Scorre da nord a sud per 170 miglia dividendo in due l’Irlanda: a est la parte agricola e più florida; a ovest quella dedita alla pastorizia e sicuramente più arida.

Itinerario tappa per tappa

1° tappa: Carrick on Shannon

La navigazione prende il via a Carrick on Shannon, sull’Allen Canal, largo una decina di metri. Da qui continua per 200 chilometri fino al Lough Derg. Dopo due chiuse il fiume, diminuito nella sua portata, si ricongiunge al canale presso Battlebridge. Il tratto è molto facile per la navigazione da diporto, e vi sono tre piccoli porti in meno di dodici chilometri.

Consigli

tre chilometri a monte di Carrick lo Shannon confluisce col fiume Boyle: si può risalire proprio il fiume Boyle che in questa zona è provvisto di un’unica chiusa e per circa 20 chilometri presenta un panorama decisamente suggestivo, fra meandri, laghetti, baie e canneti, nel tratto fra il Boyle (con le rovine dell’abbazia) e il Lough Key (parco nazionale, con belle foreste sul lato sud).

2° tappa: Termonbarry

A sud di Carrick la zona diventa piatta: all’incrocio con l’affluente Mountain River (che si può risalire), lo Shannon forma ben sette laghi larghi non più di un chilometro ma dal percorso lungo e sinuoso.

In questa zona ci sono ben 16 chiuse fortunatamente ideali per i naviganti fai da te: sono tutte automatizzate e non richiedono brevetti o particolari conoscenze tecniche.

Consigli

3° tappa: Athlone

Successivamente lo Shannon si getta nel Lough Ree (calcolate due ore e mezza per attraversarlo da nord a sud), largo e ricco di isolette e baie.

Consigli

  1. Attenzione a varie zone di fondale basso: per navigare senza correre rischi si consiglia di attenersi ai percorsi segnalati e alle boe numerate che indicano anche i percorsi devianti per laghetti più piccoli e attraenti;
  2. Se siete appassionati di ornitologia, questo è il vostro piccolo paradiso: il lago è abitato da varie colonie di uccelli che si stanziano sulle isole o sui tratti di scogli appena affioranti.

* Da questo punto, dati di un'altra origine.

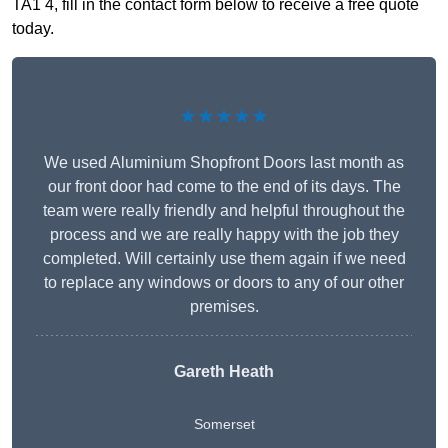
TA1 4, fill in the contact form below to receive a free quote
today.
★★★★★
We used Aluminium Shopfront Doors last month as
our front door had come to the end of its days. The
team were really friendly and helpful throughout the
process and we are really happy with the job they
completed. Will certainly use them again if we need
to replace any windows or doors to any of our other
premises.
Gareth Heath
Somerset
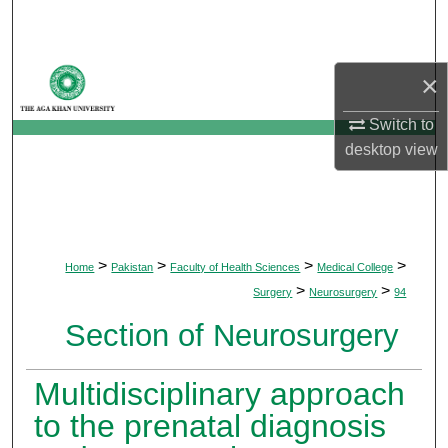
Search
Browse Departments
×
My Account
Switch to
desktop
view
About
Digital Commons Network™
>
>
>
>
Home
Pakistan
Faculty of Health Sciences
Medical College
>
>
Surgery
Neurosurgery
94
Section of Neurosurgery
Multidisciplinary approach
to the prenatal diagnosis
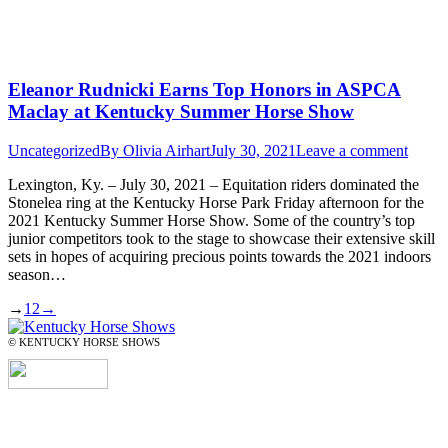
Eleanor Rudnicki Earns Top Honors in ASPCA
Maclay at Kentucky Summer Horse Show
Uncategorized
By
Olivia Airhart
July 30, 2021
Leave a comment
Lexington, Ky. – July 30, 2021 – Equitation riders dominated the
Stonelea ring at the Kentucky Horse Park Friday afternoon for the
2021 Kentucky Summer Horse Show. Some of the country’s top
junior competitors took to the stage to showcase their extensive skill
sets in hopes of acquiring precious points towards the 2021 indoors
season…
→
1
2
→
© KENTUCKY HORSE SHOWS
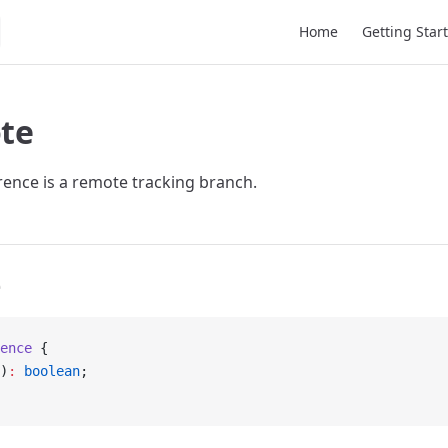
Main Navigation
Home
Getting Star
te
erence is a remote tracking branch.
e
ence
 {
)
:
 boolean
;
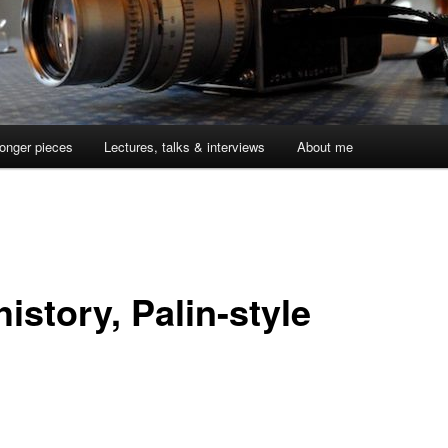
onger pieces
Lectures, talks & interviews
About me
istory, Palin-style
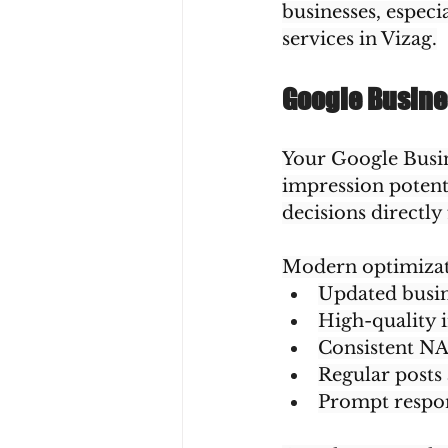
businesses, especi
services in Vizag.
Google Busines
Your Google Busine
impression potent
decisions directly
Modern optimizat
Updated busin
High-quality 
Consistent NA
Regular posts
Prompt respon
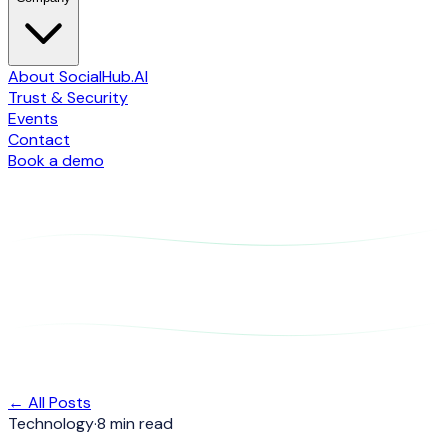
About SocialHub.AI
Trust & Security
Events
Contact
Book a demo
← All Posts
Technology
·
8 min read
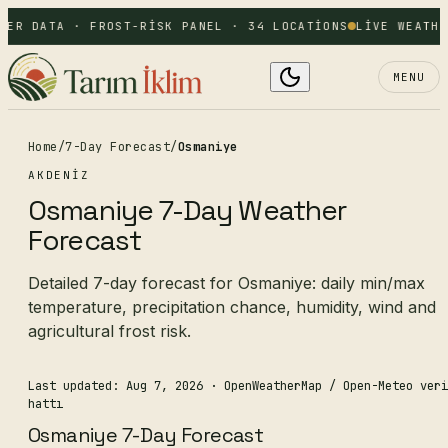
HER DATA · FROST-RISK PANEL · 34 LOCATIONS
LIVE WEATHE
MENU
Home
/
7-Day Forecast
/
Osmaniye
AKDENIZ
Osmaniye 7-Day Weather
Forecast
Detailed 7-day forecast for Osmaniye: daily min/max
temperature, precipitation chance, humidity, wind and
agricultural frost risk.
Last updated: Aug 7, 2026
· OpenWeatherMap / Open-Meteo veri
hattı
Osmaniye 7-Day Forecast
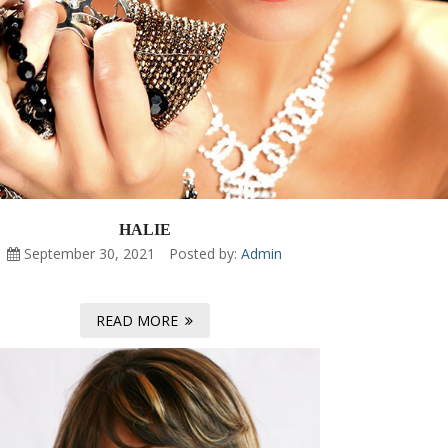
HALIE
September 30, 2021
Posted by:
Admin
READ MORE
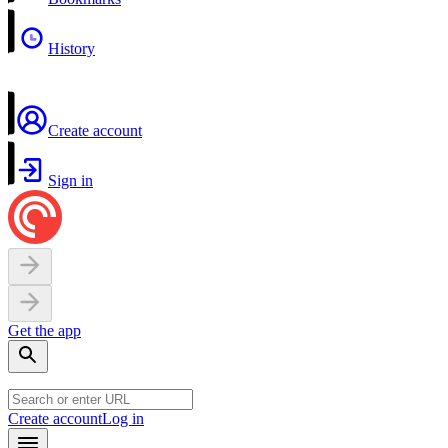
History
Create account
Sign in
Get the app
Create account
Log in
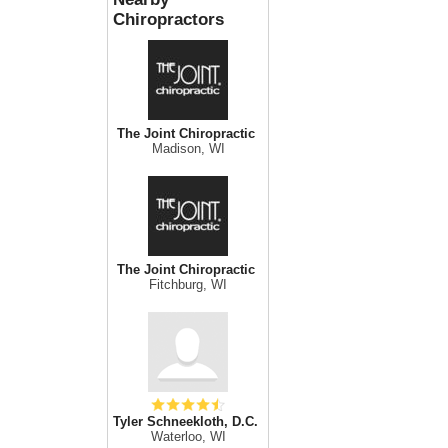
Chiropractors
The Joint Chiropractic
Madison, WI
The Joint Chiropractic
Fitchburg, WI
Tyler Schneekloth, D.C.
Waterloo, WI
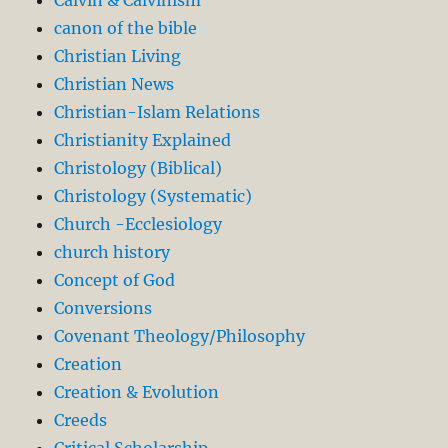
canon of the bible
Christian Living
Christian News
Christian-Islam Relations
Christianity Explained
Christology (Biblical)
Christology (Systematic)
Church -Ecclesiology
church history
Concept of God
Conversions
Covenant Theology/Philosophy
Creation
Creation & Evolution
Creeds
Critical Scholarship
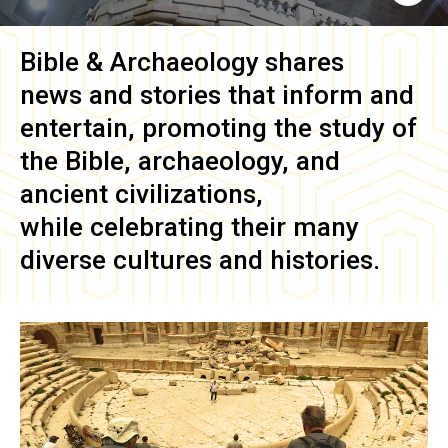
Bible & Archaeology
shares
news and stories that inform and
entertain, promoting the study of
the Bible, archaeology, and
ancient civilizations,
while celebrating their many
diverse cultures and histories.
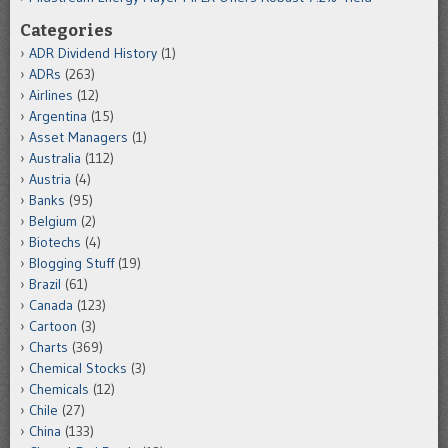
Categories
ADR Dividend History
(1)
ADRs
(263)
Airlines
(12)
Argentina
(15)
Asset Managers
(1)
Australia
(112)
Austria
(4)
Banks
(95)
Belgium
(2)
Biotechs
(4)
Blogging Stuff
(19)
Brazil
(61)
Canada
(123)
Cartoon
(3)
Charts
(369)
Chemical Stocks
(3)
Chemicals
(12)
Chile
(27)
China
(133)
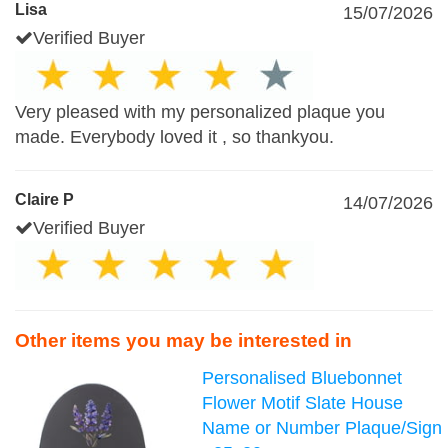
Lisa
15/07/2026
Verified Buyer
Very pleased with my personalized plaque you
made. Everybody loved it , so thankyou.
Claire P
14/07/2026
Verified Buyer
Other items you may be interested in
Personalised Bluebonnet
Flower Motif Slate House
Name or Number Plaque/Sign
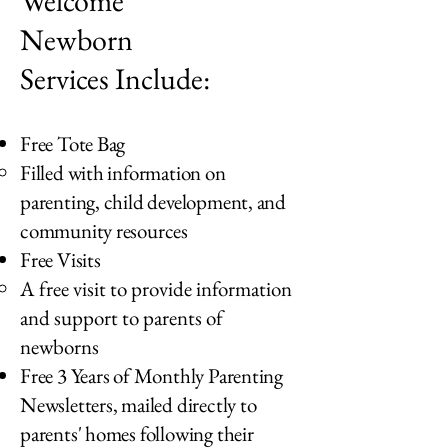
Welcome
Newborn
Services Include:
Free Tote Bag
Filled with information on
parenting, child development, and
community resources
Free Visits
A free visit to provide information
and support to parents of
newborns
Free 3 Years of Monthly Parenting
Newsletters, mailed directly to
parents' homes following their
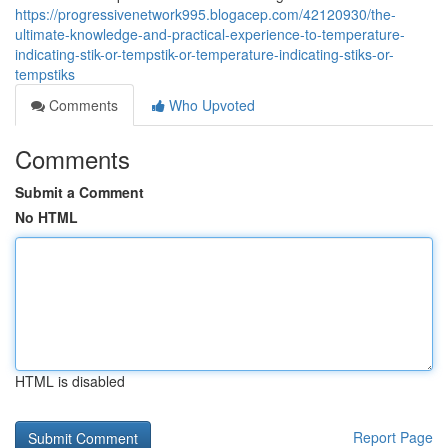
https://progressivenetwork995.blogacep.com/42120930/the-
ultimate-knowledge-and-practical-experience-to-temperature-
indicating-stik-or-tempstik-or-temperature-indicating-stiks-or-
tempstiks
Comments
Who Upvoted
Comments
Submit a Comment
No HTML
HTML is disabled
Report Page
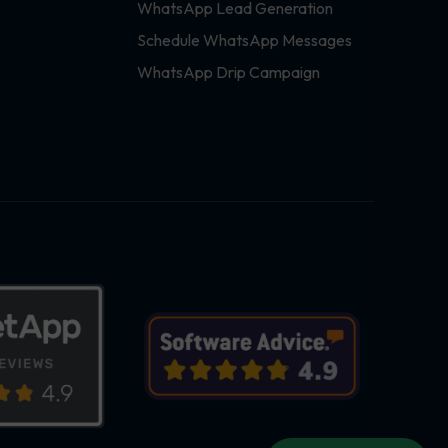
WhatsApp Lead Generation
Schedule WhatsApp Messages
WhatsApp Drip Campaign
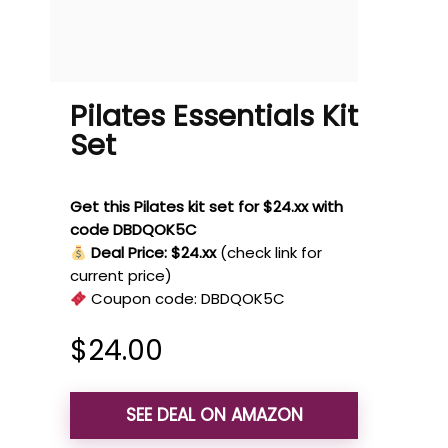
Pilates Essentials Kit
Set
Get this Pilates kit set for $24.xx with
code DBDQOK5C
Deal Price: $24.xx
(check link for
current price)
Coupon code:
DBDQOK5C
$
24.00
SEE DEAL ON AMAZON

Sull’Iskeraulin Shoal ci sono, ad esempio, cigni e cormorani.

Athlone è un moderno punto di ormeggio e possiede un grandioso supermarket, il Dumies, che potrà esservi utile per fare scorta di provviste.

4° tappa: Shannonbridge

A sud di Clonmacnoise un punto saliente è lo Shannonbridge: attenzione, a valle, seguire scrupolosamente la stretta curva a sinistra, per non infilarsi in un affluente.

Un chilometro e mezzo più a est, al di là di due chiuse, Shannonharbour si affaccia sul settecentesco Grand Canal: tuttora in funzione verso est fino a Tullamore, è abbandonato in direzione ovest (Ballinasloe Canal). Prestare attenzione per non scambiarlo per uno dei tanti piccoli affluenti.

5° tappa: Banagher

A Banagher c’è un grande ponte con fortezze. Il paese, uno dei maggiori della valle, merita una sosta.

Consigli

6° tappa: Meelick

La grande chiusa di Meelick è l’ultima e la più lenta. Lo Shannon, qui, è maestoso e dopo tre chilometri di rettilineo si giunge al basso ponte di Portumna.

A sud, sul Lough Derg, c’è il Portumna Castle Harbour, piccolo e quadrato, che prende il nome dal vicino castello, un palazzo ora in rovina; a ovest dell’edificio c’è una riserva di fauna selvatica con numerosi cervi.

Per arrivare al paese si passa davanti ai ruderi del convento dei domenicani, distrutto dalle soldataglie del solito Cromwell.

Consigli

7° tappa: Lough Derg

l Lough Derg (Lago Rosso) è lungo quasi quaranta chilometri verso sud. Chi arriverà fin qui, noterà che mentre la parte nord del lago ha un aspetto agricolo, quella sud ricorda i paesaggi marinari, con tanti paesini sulle sponde, come Dromineer.